Problem statement ▸ Please return all of the records that follow, exactly as written.

Task inputs ▸
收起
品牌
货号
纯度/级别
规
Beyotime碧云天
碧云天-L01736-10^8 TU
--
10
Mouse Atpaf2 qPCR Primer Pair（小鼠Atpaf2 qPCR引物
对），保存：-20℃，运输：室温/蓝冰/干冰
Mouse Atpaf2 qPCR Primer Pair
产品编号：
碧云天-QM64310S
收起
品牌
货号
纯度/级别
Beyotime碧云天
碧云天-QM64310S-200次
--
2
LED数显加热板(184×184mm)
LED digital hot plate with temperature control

Answer to this task ▸
收起
品牌
货号
纯度/级别
规
Beyotime碧云天
碧云天-L01736-10^8 TU
--
10
Mouse Atpaf2 qPCR Primer Pair（小鼠Atpaf2 qPCR引物
对），保存：-20℃，运输：室温/蓝冰/干冰
Mouse Atpaf2 qPCR Primer Pair
产品编号：
碧云天-QM64310S
收起
品牌
货号
纯度/级别
Beyotime碧云天
碧云天-QM64310S-200次
--
2
LED数显加热板(184×184mm)
LED digital hot plate with temperature control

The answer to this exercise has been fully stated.